■ Work required: Using the line that contains "כאבים בגיד אכילס" as the first line and the last line of the data as the final one, give every line in that range again exactly.

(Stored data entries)
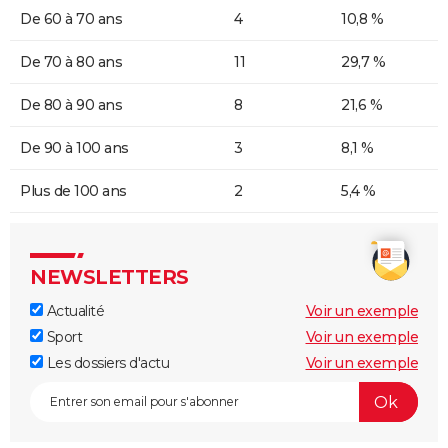
De 60 à 70 ans
4
10,8 %
De 70 à 80 ans
11
29,7 %
De 80 à 90 ans
8
21,6 %
De 90 à 100 ans
3
8,1 %
Plus de 100 ans
2
5,4 %
NEWSLETTERS
Actualité
Voir un exemple
Sport
Voir un exemple
Les dossiers d'actu
Voir un exemple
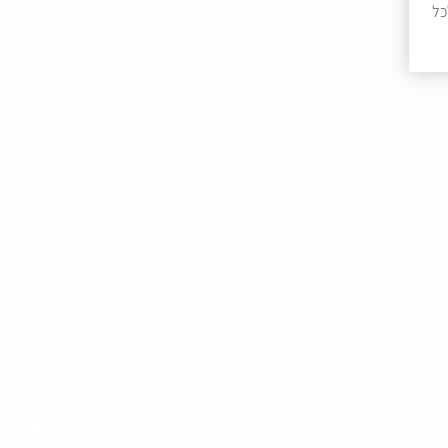
כל
אליעזר ורדינון 3 פתח תקוה
מסלולי טיפול
סוגי כאבים
קומה 6 חדר 610
מאמרים
טיפול בכאבי גב
שעות פעילות:
שאלון ראשוני
טיפול בכאבי גב תחתון
ימים א'-ה' 09:00-20:00
יום ו' 09:00-14:00
המלצות
דורבן בכף הרגל
אימייל:
טיפול בכאבי שרירים
negevcare@gmail.com​
כאבים בגיד אכילס
טלפון:
0506623239
טיפול בכאבי צוואר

■ Expected answer:
כאבים בגיד אכילס
טלפון:
0506623239
טיפול בכאבי צוואר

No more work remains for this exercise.